The minimum wage isn’t the only policy that is changing in 2020. According to Title 26, Section 663, employees who earn more than 3,000 times the hourly minimum wage are exempt from being paid overtime. Thus, because of the recent minimum wage increase, employers are required to raise their employees’ pay to a minimum of $36,000 ($12 x 3,000) in order to be exempted from paying overtime.
Regardless of state law, the overtime exemption threshold would have increased to $35,568 via federal guidelines that were changed in September 2019. Despite the recent increase to the threshold, the legislature will undoubtedly attempt to take a larger bite of the apple.
LD 402 — a bill that was carried over from the last legislative session — will be debated by lawmakers this coming session. That bill would strike the current formula to decide overtime exemptions and replace it with fixed increases until January 1, 2023 for administrative, professional and executive employees. At that time, the exemption would be adjusted annually based on the percentage annual increase as published by the United States Department of Labor Bureau of Labor Statistics.
This bill would increase labor costs for businesses across the state. If LD 402 passes, it would increase the exemption threshold by 53 percent from $36,000 to $55,224 by 2022. Here’s a breakdown of overtime exemption increases since 2016 and what LD 402 proposes for future incremental increases:
For employers who compensate their employees at levels near the threshold and require them to work more than 40 hours — let’s say $38,000 annually at 48 hours per week — they would be required to increase their employees’ salaries significantly, pay them overtime or reduce their hours. Regardless of what occurs, the employer would lose money or productivity from this change.
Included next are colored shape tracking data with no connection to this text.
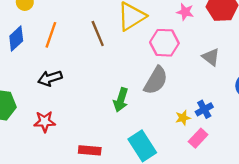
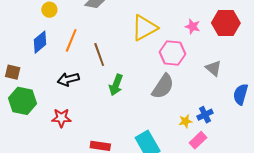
brown line: (98, 34) -> (99, 55), moved
green arrow: (121, 100) -> (116, 85), moved

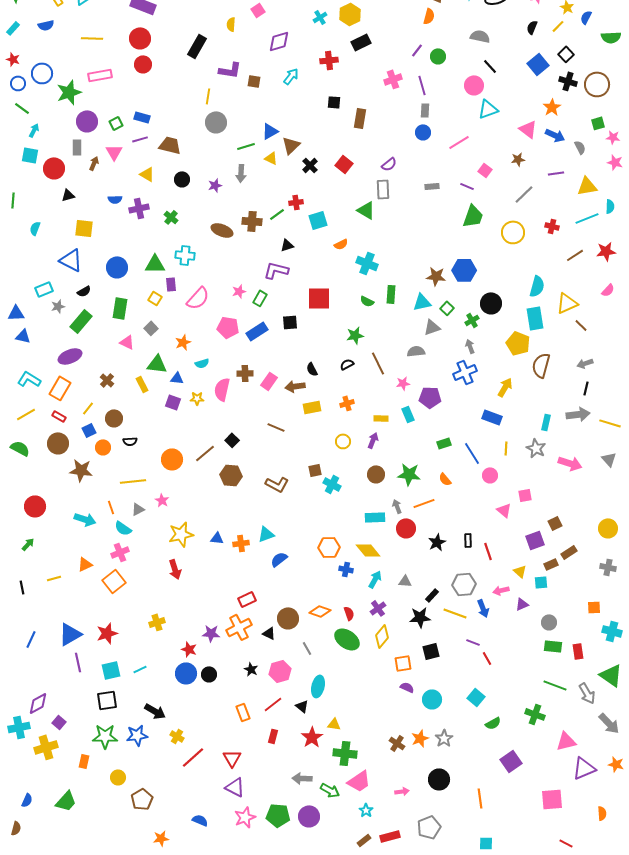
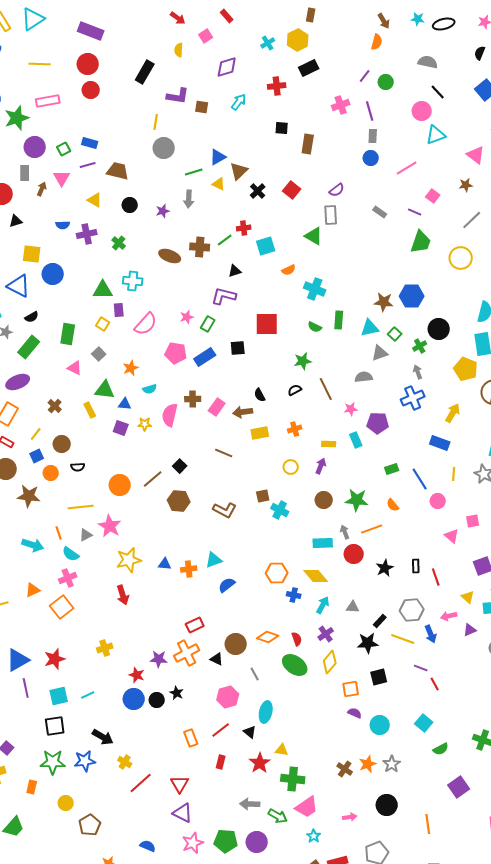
gray rectangle: (432, 186) -> (380, 212), turned 40
blue circle: (117, 267) -> (53, 274), moved
pink star: (162, 500) -> (110, 526), size x1.6
black star: (251, 669) -> (177, 693), moved

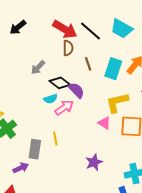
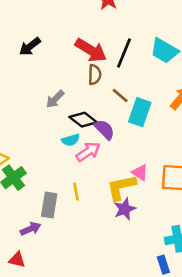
black line: (91, 31) -> (124, 53), turned 70
brown line: (88, 64) -> (120, 96), turned -32
cyan rectangle: (113, 69) -> (140, 112), moved
yellow L-shape: (117, 102) -> (121, 187), moved
purple star: (94, 162) -> (125, 209), moved

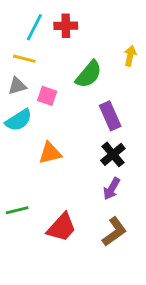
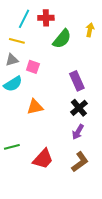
yellow arrow: (130, 56) -> (90, 30), moved
green semicircle: (89, 74) -> (62, 39), moved

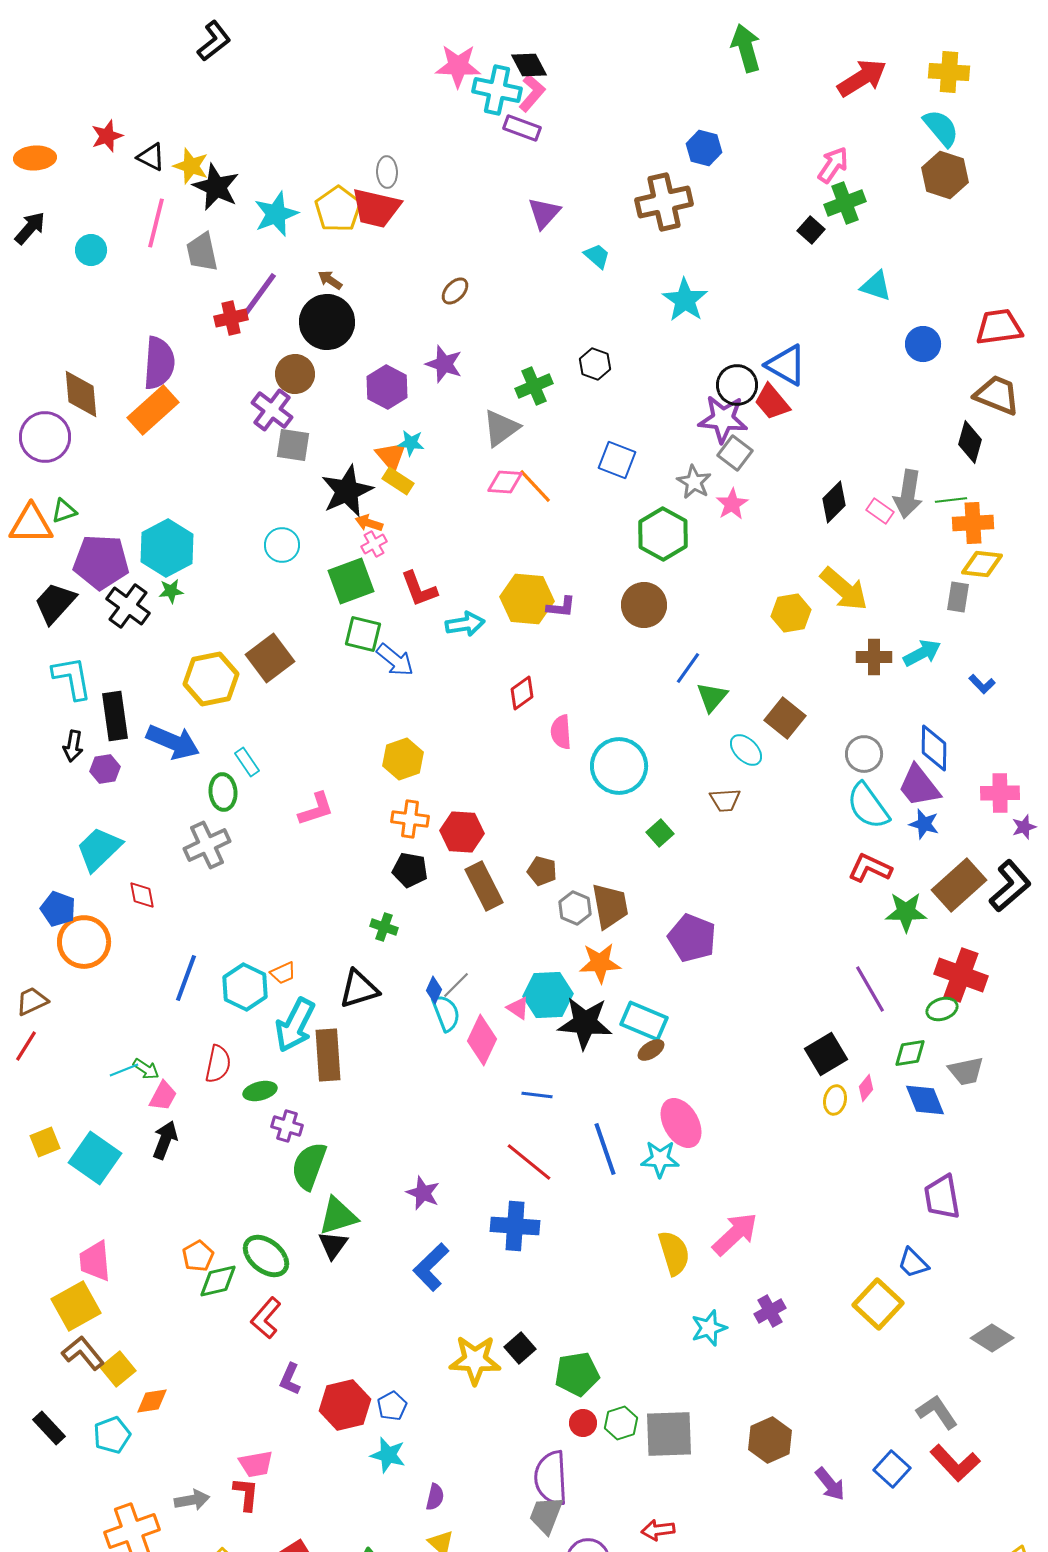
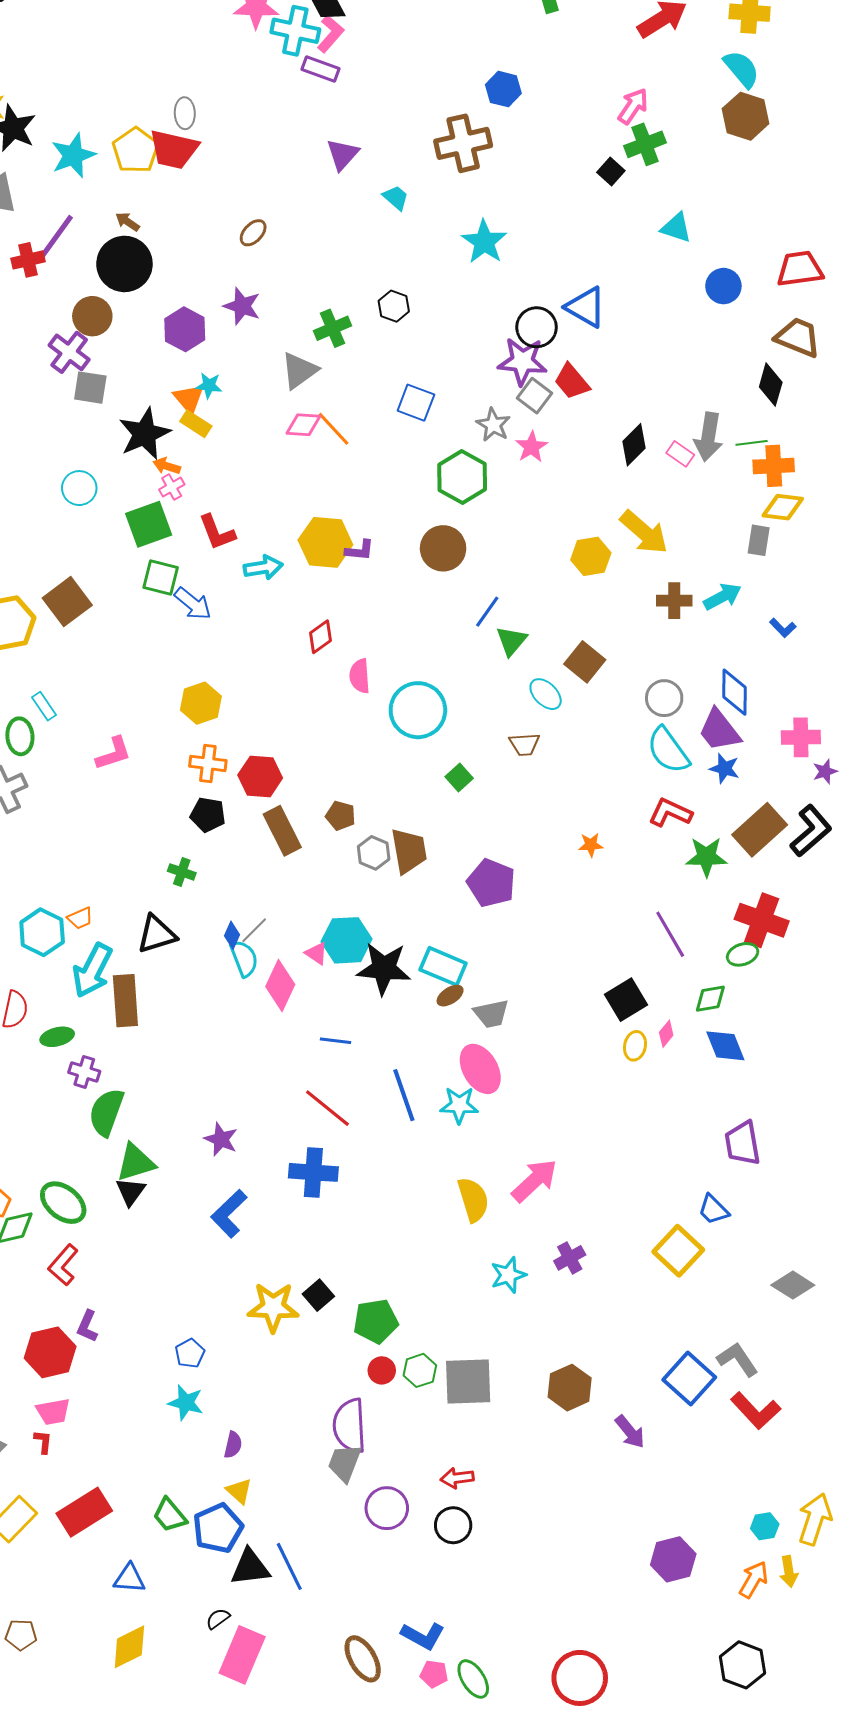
red trapezoid: (772, 402) -> (572, 382), moved
orange star: (600, 963) -> (591, 845), moved, size x0.6
gray trapezoid: (966, 1071) -> (491, 1014), moved
red hexagon: (345, 1405) -> (50, 1352), moved
blue square: (892, 1469) -> (689, 1378), moved, size x1.4
red L-shape: (246, 1494) -> (43, 1442), size x0.7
Here’s the math behind either increasing employees’ salaries to avoid paying overtime or continuing to pay the same salary but providing overtime pay.
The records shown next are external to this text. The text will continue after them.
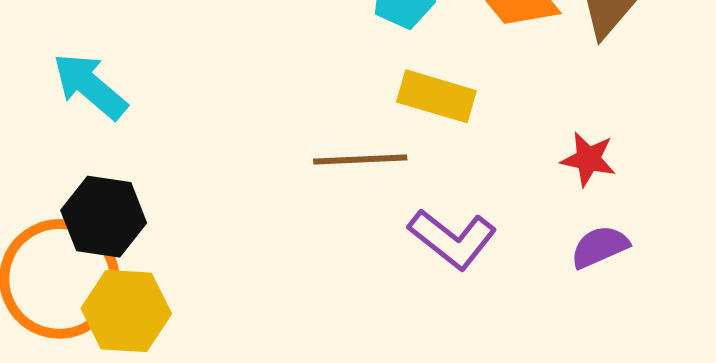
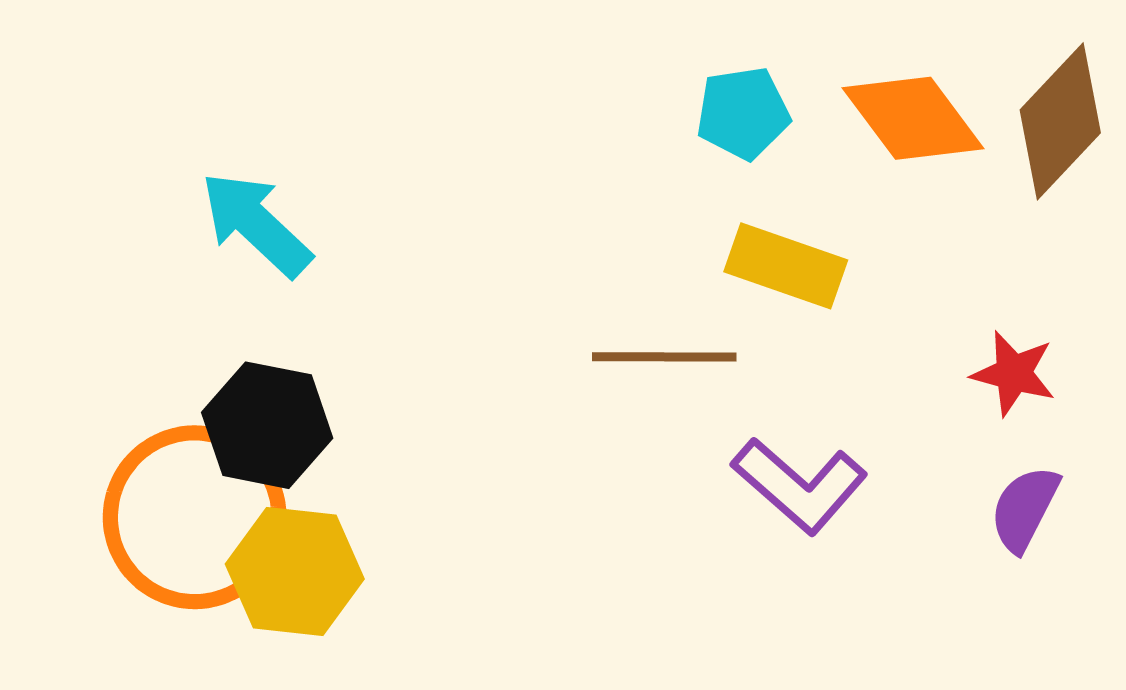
purple semicircle: (600, 247) -> (1025, 509), turned -42

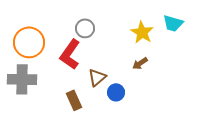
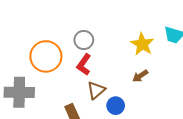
orange circle: (29, 42) -> (46, 56), moved
red L-shape: (70, 54) -> (84, 65), moved, size x0.7

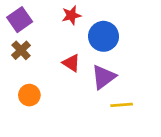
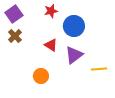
orange circle: (29, 95) -> (41, 76), moved
yellow line: (122, 105) -> (99, 69), moved

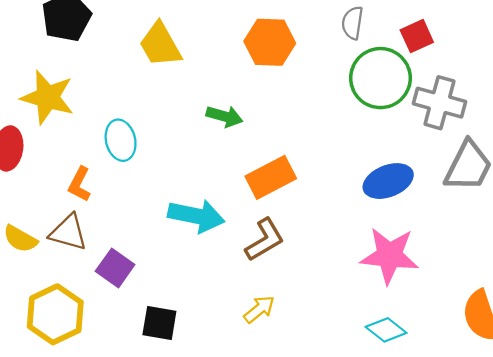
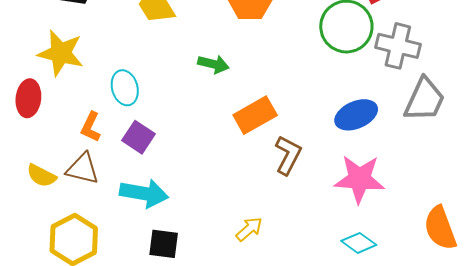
cyan arrow: (196, 216) -> (144, 193), moved
brown L-shape: (265, 240) -> (288, 155), moved, turned -30
purple square: (115, 268) -> (138, 137), moved

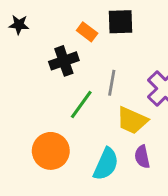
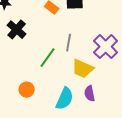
black cross: (64, 61) -> (17, 30), moved, turned -30
orange circle: (51, 151) -> (27, 90), size x0.6

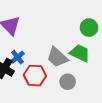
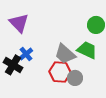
red hexagon: (35, 76) -> (60, 72), moved

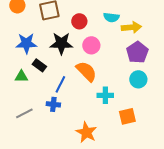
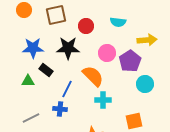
yellow arrow: (131, 27) -> (147, 40), moved
pink circle: (91, 45) -> (107, 53), moved
purple pentagon: (137, 52) -> (130, 61), moved
cyan cross: (105, 95) -> (103, 100), moved

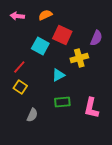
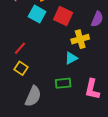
cyan square: (40, 46) -> (37, 14), moved
cyan triangle: (58, 75) -> (71, 58), moved
gray semicircle: (32, 115) -> (33, 96), size x1.5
If the employer chooses to increase their employees’ salaries to avoid paying overtime and continues to require the employee to work 48 hours per week, they would lose $19,224 per employee annually by 2022. This is the simplest and most costly solution to comply with LD 402 under the scenario above.
If the employer decides to keep their employees at $38,000 annually and continues to require them to work 48 hours per week, they still lose some profit. According to Title 26, Section 664, employers need to provide 1.5 times the regular hourly rate for all hours worked in excess of 40 hours if they are not exempt from overtime. For $38,000, the hourly rate works out to be approximately $18.27 per hour. Under this scenario, an employer would be required to pay their employees who work 48 hours per week an additional $11,400 annually for a total annual salary of $49,400.
While these are hypothetical examples, they make clear that employers would incur large costs if LD 402 became law. The other solution is to reduce employees’ hours, which would reduce productivity — a losing proposition for employers already struggling to find anyone who can work to keep their operations afloat.
In summation, the $12 minimum wage and potential overtime exemption increases outlined in LD 402 would harm low and unskilled workers and impose new costs on employers. For some businesses, the new mandates could cost more than they collect in profit, causing them to close their doors.
Put simply, these policies will make it more difficult to open or operate a business in Maine. Meanwhile, New Hampshire’s minimum wage is $7.25 per hour, making the state a more inviting environment for employers to start a business. While increasing the minimum wage and overtime exemption threshold sound like they will lift low-wage workers out of poverty, the reality is more complicated and produces the unintended consequences outlined above.